Optimizing Agent Workflows for Modern LLMs
Writing effective agent skills requires deep knowledge of prompt engineering. With the release of advanced reasoning models like Claude 3.5 Sonnet, ChatGPT o1, and DeepSeek-V3, prompt templates must focus on structured thinking. Developers are encouraged to use XML tags (e.g., <thought>, <context>, and <rules>) to isolate execution boundaries. Standardized prompts prevent agents from suffering from context drift, ensuring that long-running tasks remain aligned with the initial system parameters.

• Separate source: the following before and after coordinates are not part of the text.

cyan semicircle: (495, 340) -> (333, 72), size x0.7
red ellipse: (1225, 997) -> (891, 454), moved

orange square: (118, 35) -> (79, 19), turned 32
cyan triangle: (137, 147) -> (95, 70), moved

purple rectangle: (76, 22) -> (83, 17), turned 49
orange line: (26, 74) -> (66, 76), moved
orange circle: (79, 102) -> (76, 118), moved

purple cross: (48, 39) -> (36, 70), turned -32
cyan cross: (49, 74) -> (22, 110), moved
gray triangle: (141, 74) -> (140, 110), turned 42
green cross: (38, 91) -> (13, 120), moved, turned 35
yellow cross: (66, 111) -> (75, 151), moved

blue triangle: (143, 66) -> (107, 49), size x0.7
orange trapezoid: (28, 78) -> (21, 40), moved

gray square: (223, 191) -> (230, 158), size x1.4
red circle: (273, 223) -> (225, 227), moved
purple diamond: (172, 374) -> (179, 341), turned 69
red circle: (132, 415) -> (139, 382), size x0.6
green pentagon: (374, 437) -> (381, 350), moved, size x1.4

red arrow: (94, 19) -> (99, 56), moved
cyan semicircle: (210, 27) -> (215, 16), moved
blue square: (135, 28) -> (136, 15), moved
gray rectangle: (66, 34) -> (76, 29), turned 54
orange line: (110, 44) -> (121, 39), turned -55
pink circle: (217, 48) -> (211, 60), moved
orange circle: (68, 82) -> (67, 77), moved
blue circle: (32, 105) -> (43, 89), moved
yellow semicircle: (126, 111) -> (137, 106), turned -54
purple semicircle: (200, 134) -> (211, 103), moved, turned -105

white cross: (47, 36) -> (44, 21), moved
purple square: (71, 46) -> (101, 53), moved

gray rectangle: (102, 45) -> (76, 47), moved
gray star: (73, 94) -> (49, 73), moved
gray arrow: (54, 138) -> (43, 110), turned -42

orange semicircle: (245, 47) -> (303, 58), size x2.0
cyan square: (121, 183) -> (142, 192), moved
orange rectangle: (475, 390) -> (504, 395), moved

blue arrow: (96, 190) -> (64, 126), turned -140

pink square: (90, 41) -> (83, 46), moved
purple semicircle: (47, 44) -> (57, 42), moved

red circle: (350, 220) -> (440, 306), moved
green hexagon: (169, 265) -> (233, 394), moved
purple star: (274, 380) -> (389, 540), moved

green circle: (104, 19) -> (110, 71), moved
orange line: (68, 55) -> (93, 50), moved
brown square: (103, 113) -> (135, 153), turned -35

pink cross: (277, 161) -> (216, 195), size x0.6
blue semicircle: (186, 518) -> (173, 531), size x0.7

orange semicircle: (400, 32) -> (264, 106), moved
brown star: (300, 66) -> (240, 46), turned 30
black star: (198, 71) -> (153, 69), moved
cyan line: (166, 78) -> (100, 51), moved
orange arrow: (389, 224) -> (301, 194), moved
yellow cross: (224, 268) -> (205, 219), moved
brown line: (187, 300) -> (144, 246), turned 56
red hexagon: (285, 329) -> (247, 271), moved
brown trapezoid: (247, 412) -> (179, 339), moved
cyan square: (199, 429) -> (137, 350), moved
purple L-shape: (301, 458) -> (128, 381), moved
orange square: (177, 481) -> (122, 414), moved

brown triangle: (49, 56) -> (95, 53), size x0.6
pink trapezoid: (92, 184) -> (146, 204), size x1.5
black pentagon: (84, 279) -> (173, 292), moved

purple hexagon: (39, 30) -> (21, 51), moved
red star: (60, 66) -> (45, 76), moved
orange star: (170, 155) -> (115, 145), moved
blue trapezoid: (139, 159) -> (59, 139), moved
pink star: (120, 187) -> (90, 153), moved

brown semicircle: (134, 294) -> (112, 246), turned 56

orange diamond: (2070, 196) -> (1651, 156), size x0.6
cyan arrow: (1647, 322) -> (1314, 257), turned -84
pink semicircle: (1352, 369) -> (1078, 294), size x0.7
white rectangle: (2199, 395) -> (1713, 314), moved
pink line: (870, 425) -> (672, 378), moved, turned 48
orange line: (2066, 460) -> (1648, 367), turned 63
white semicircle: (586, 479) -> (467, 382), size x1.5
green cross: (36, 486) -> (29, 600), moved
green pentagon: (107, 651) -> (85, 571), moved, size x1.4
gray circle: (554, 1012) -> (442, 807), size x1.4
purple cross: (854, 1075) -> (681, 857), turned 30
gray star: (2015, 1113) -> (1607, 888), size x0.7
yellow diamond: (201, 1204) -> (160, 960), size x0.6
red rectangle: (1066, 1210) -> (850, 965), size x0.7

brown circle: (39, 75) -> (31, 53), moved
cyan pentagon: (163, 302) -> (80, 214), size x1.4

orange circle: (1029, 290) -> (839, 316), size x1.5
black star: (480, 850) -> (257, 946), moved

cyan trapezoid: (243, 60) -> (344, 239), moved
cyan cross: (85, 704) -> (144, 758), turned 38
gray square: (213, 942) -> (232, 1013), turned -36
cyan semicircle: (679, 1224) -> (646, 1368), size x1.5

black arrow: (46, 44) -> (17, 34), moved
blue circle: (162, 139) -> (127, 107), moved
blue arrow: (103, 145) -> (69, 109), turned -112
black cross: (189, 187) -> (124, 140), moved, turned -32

Exploring by SOC Occupations and Creator Profiles
What makes SkillMD unique is its taxonomy. Instead of simple text search, we parse and organize files according to the Standard Occupational Classification (SOC) system. This means you can discover skills written for Computer and Mathematical roles, Business and Financial operations, Legal, Design, and and Educational Instruction fields. By tracking creator profiles, developers can study how different teams organize their custom instructions, compare version updates, and fork public configs for specialized enterprise use cases.
SkillMD operates as a high-performance index running on a fast Go backend and a highly responsive Astro SSR frontend. All search queries execute in milliseconds, featuring smart debouncing to prevent multiple API requests while keeping user data secure. Join our community of developers to standardize your AI agent instructions and optimize your LLM prompting workflows today.
Frequently Asked Questions
A practical guide to agent skills: what they are, how to inspect them, and how SkillMD helps you explore the ecosystem.